There’s even a nice sequence when the hero’s oxygen tank is running out, as he’s trying to escape his captors underwater, where two fish swim together and both hit a vertical, invisible join and swim behind it so only the ends of their tails remain. Those two halves of juxtaposed tails have then formed a butterfly which flies away under the ocean... this flight of fancy used to underline that the character is hallucinating while running out of oxygen. Again, lovely stuff.

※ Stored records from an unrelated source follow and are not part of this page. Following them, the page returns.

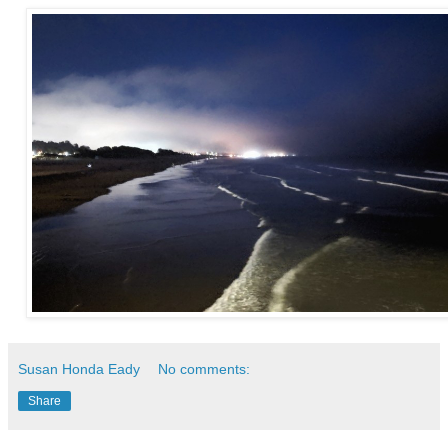
Susan Honda Eady
No comments:
Share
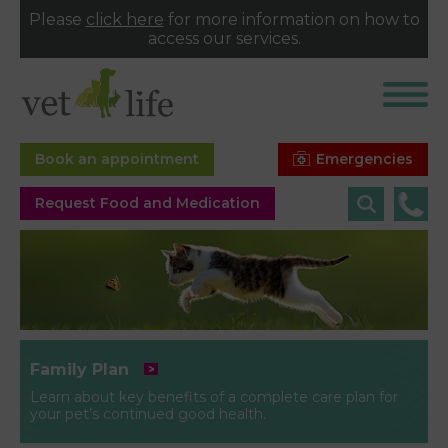
Please
click here
for more information on how to
access our services.
Emergencies
Book an appointment
Request Food and Medication
Family Plan
Learn about key benefits of a complete care plan for
your pet’s continued good health.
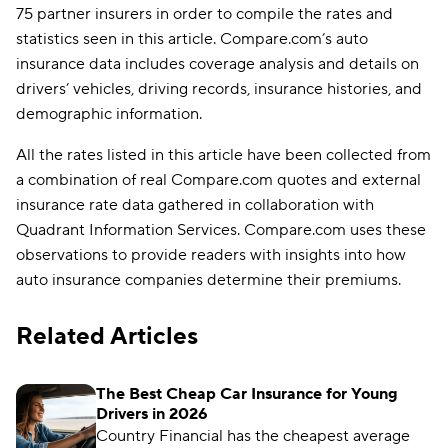
75 partner insurers in order to compile the rates and
statistics seen in this article. Compare.com’s auto
insurance data includes coverage analysis and details on
drivers’ vehicles, driving records, insurance histories, and
demographic information.
All the rates listed in this article have been collected from
a combination of real Compare.com quotes and external
insurance rate data gathered in collaboration with
Quadrant Information Services. Compare.com uses these
observations to provide readers with insights into how
auto insurance companies determine their premiums.
Related Articles
The Best Cheap Car Insurance for Young
Drivers in 2026
Country Financial has the cheapest average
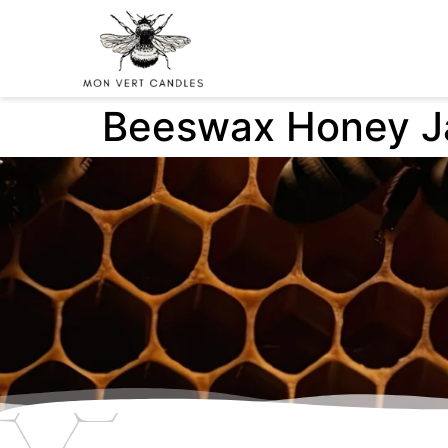
Beeswax Honey J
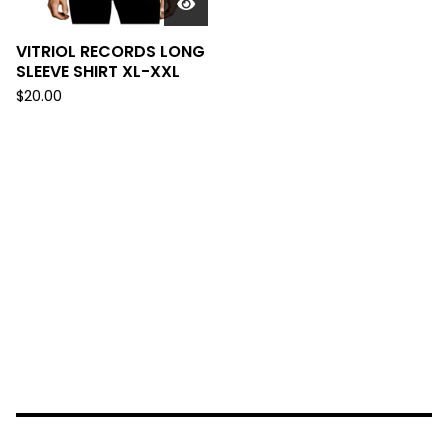
VITRIOL RECORDS LONG
SLEEVE SHIRT XL-XXL
$
20.00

Not much more for me to say about Invention For Destruction except that I wish these movies were better known over here because they’re perfect to catch children with at a certain age. I was totally blown away again by this one and Second Run have included some nice extras on here including two of Zeman’s short films. I’m really looking forward to seeing his 1962 film, The Fabulous Baron Munchausen next and the review of that one should be appearing here in a couple of days time. Meanwhile, if you’re a fan of cinema and the way live action and animated work can be combined effectively on screen, definitely check this one out sometime.